In another email from August 5 sent under the subject line “Dems push for ‘green’ investments despite negative consequences,” a similar pattern played out. Two of the three articles featured talking points from Energy Alliance. Energy Alliance did not respond to Gizmodo’s request for comment.

On July 13, the same day that conservation notices were sent out in Texas, Campaign Nucleus had sent out a “National Alert” with the subject line “Misery at the Pumps.” It featured five articles from five different websites covering five different states, all run by a company which research by the Tow Centre has connected to Timpone.

Another email from September 1 was sent under the subject line “Record high natural gas prices tied to Biden’s war on American energy.” It featured three articles from three different websites in three different states linked to Timpone’s pink slime network, all penned by the same writer, Caleb Lombardo. It is not uncommon for writers to contribute to multiple pink slime outlets that purportedly serve the interests of cities where they do not live, sometimes under entirely fake bylines, Tow Centre researchers found.

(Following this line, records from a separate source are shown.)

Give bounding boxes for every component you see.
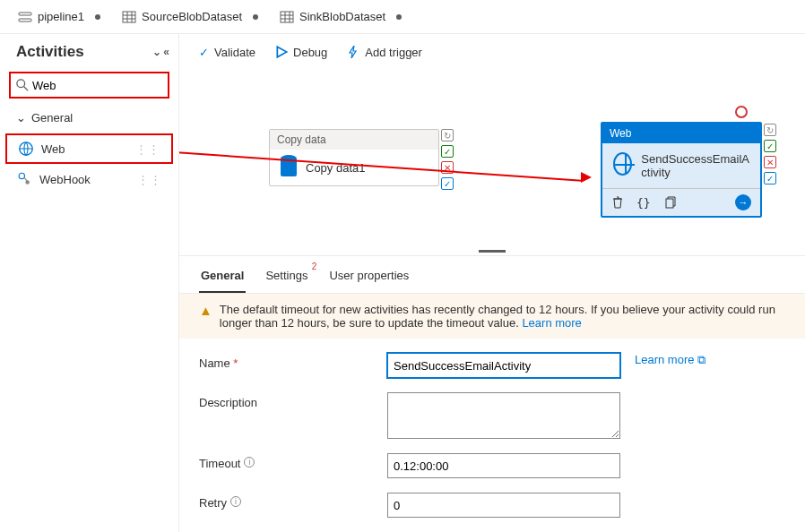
activity-webhook[interactable]: WebHook ⋮⋮ — [5, 166, 173, 193]
drag-handle-icon: ⋮⋮ — [137, 173, 162, 186]
timeout-warning: ▲ The default timeout for new activities… — [179, 294, 805, 339]
port-success-icon[interactable]: ✓ — [764, 140, 776, 152]
open-activity-icon[interactable]: → — [735, 194, 751, 210]
activity-description-input[interactable] — [387, 392, 620, 439]
code-icon[interactable]: {} — [636, 196, 651, 210]
external-link-icon: ⧉ — [697, 353, 705, 366]
name-field-label: Name * — [199, 353, 387, 370]
debug-button[interactable]: Debug — [275, 46, 327, 59]
warning-text: The default timeout for new activities h… — [220, 303, 775, 330]
activities-title: Activities — [16, 43, 84, 61]
tab-label: General — [201, 269, 244, 282]
activity-name: SendSuccessEmailActivity — [641, 152, 749, 179]
activity-details-pane: General Settings 2 User properties ▲ The… — [179, 255, 805, 532]
lightning-icon — [347, 46, 359, 58]
validate-button[interactable]: ✓ Validate — [199, 46, 255, 59]
tab-general[interactable]: General — [199, 260, 246, 293]
validate-label: Validate — [214, 46, 255, 59]
debug-label: Debug — [293, 46, 327, 59]
pane-resizer[interactable] — [179, 246, 805, 255]
web-activity[interactable]: Web SendSuccessEmailActivity {} → — [601, 122, 762, 218]
chevron-down-icon: ⌄ — [16, 111, 26, 124]
pipeline-toolbar: ✓ Validate Debug Add trigger — [179, 34, 805, 70]
port-completion-icon[interactable]: ✓ — [764, 172, 776, 184]
clone-icon[interactable] — [663, 196, 676, 209]
pipeline-canvas[interactable]: Copy data Copy data1 ↻ ✓ ✕ ✓ Web SendSuc… — [179, 70, 805, 246]
search-icon — [16, 79, 29, 91]
add-trigger-button[interactable]: Add trigger — [347, 46, 422, 59]
port-failure-icon[interactable]: ✕ — [764, 156, 776, 168]
activity-name-input[interactable] — [387, 353, 620, 378]
warning-learn-more-link[interactable]: Learn more — [522, 316, 581, 330]
activity-web[interactable]: Web ⋮⋮ — [5, 133, 173, 164]
info-icon[interactable]: i — [230, 496, 241, 507]
highlight-marker-icon — [735, 106, 748, 118]
svg-rect-8 — [666, 199, 673, 208]
warning-icon: ▲ — [199, 303, 212, 318]
copy-data-activity[interactable]: Copy data Copy data1 — [269, 129, 439, 186]
collapse-panel-icon[interactable]: « — [163, 46, 169, 58]
general-form: Name * Learn more ⧉ Description Timeouti — [179, 339, 805, 532]
activity-type-label: Web — [602, 124, 760, 143]
learn-more-link[interactable]: Learn more ⧉ — [635, 353, 705, 367]
tab-settings[interactable]: Settings 2 — [264, 260, 309, 293]
timeout-input[interactable] — [387, 453, 620, 478]
port-success-icon[interactable]: ✓ — [441, 145, 454, 158]
dataset-icon — [280, 10, 294, 24]
editor-tabs: pipeline1 SourceBlobDataset SinkBlobData… — [0, 0, 805, 34]
retry-input[interactable] — [387, 493, 620, 518]
group-general[interactable]: ⌄ General — [0, 104, 178, 132]
port-skip-icon[interactable]: ↻ — [441, 129, 454, 142]
retry-field-label: Retryi — [199, 493, 387, 510]
svg-rect-0 — [19, 13, 31, 15]
activities-heading: Activities ⌄ « — [0, 38, 178, 66]
collapse-all-icon[interactable]: ⌄ — [152, 46, 161, 58]
check-icon: ✓ — [199, 46, 209, 59]
activity-toolbar: {} → — [602, 188, 760, 216]
tab-sink-dataset[interactable]: SinkBlobDataset — [269, 0, 412, 34]
dirty-indicator-icon — [95, 14, 100, 20]
main-pane: ✓ Validate Debug Add trigger Copy da — [179, 0, 805, 532]
tab-source-dataset[interactable]: SourceBlobDataset — [111, 0, 269, 34]
settings-error-count: 2 — [312, 262, 317, 271]
group-label: General — [31, 111, 73, 124]
pipeline-icon — [18, 10, 32, 24]
description-field-label: Description — [199, 392, 387, 409]
dirty-indicator-icon — [253, 14, 258, 20]
details-tabs: General Settings 2 User properties — [179, 260, 805, 294]
tab-label: Settings — [265, 269, 307, 282]
port-completion-icon[interactable]: ✓ — [441, 177, 454, 190]
svg-rect-2 — [123, 12, 135, 22]
drag-handle-icon: ⋮⋮ — [135, 142, 160, 156]
play-icon — [275, 46, 288, 58]
activity-label: WebHook — [39, 173, 91, 186]
globe-icon — [18, 141, 34, 157]
svg-rect-3 — [281, 12, 293, 22]
activities-sidebar: Activities ⌄ « ⌄ General Web ⋮⋮ — [0, 0, 179, 532]
timeout-field-label: Timeouti — [199, 453, 387, 470]
activity-type-label: Copy data — [270, 130, 438, 150]
dataset-icon — [122, 10, 136, 24]
activity-search-input[interactable] — [32, 79, 162, 92]
copy-data-ports: ↻ ✓ ✕ ✓ — [441, 129, 454, 190]
tab-label: SourceBlobDataset — [142, 10, 242, 23]
tab-label: SinkBlobDataset — [299, 10, 385, 23]
activity-label: Web — [41, 142, 65, 156]
tab-label: User properties — [329, 269, 409, 282]
svg-point-6 — [19, 173, 24, 178]
dirty-indicator-icon — [396, 14, 402, 20]
globe-icon — [613, 152, 632, 176]
add-trigger-label: Add trigger — [365, 46, 422, 59]
tab-user-properties[interactable]: User properties — [327, 260, 411, 293]
port-skip-icon[interactable]: ↻ — [764, 124, 776, 136]
web-activity-ports: ↻ ✓ ✕ ✓ — [764, 124, 776, 184]
tab-pipeline1[interactable]: pipeline1 — [7, 0, 111, 34]
delete-icon[interactable] — [611, 196, 624, 209]
activity-search[interactable] — [9, 72, 169, 99]
svg-point-4 — [17, 80, 25, 88]
webhook-icon — [16, 171, 32, 187]
info-icon[interactable]: i — [244, 457, 255, 468]
learn-more-label: Learn more — [635, 353, 694, 366]
guidance-arrowhead-icon — [581, 172, 592, 183]
tab-label: pipeline1 — [38, 10, 84, 23]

The number of “pink slime” sites in the Timpone-linked network has more than tripled since the Columbia Journalism Review first reported on it in 2019. By leveraging an extensive distribution list seemingly built through multiple Trump campaigns and events — this writer started receiving the emails from Campaign Nucleus-linked addresses after signing up for emails at a Trump rally in January — the reach of pink slime appears to be expanding. Now, articles from those websites are being served up en masse to unwitting Americans.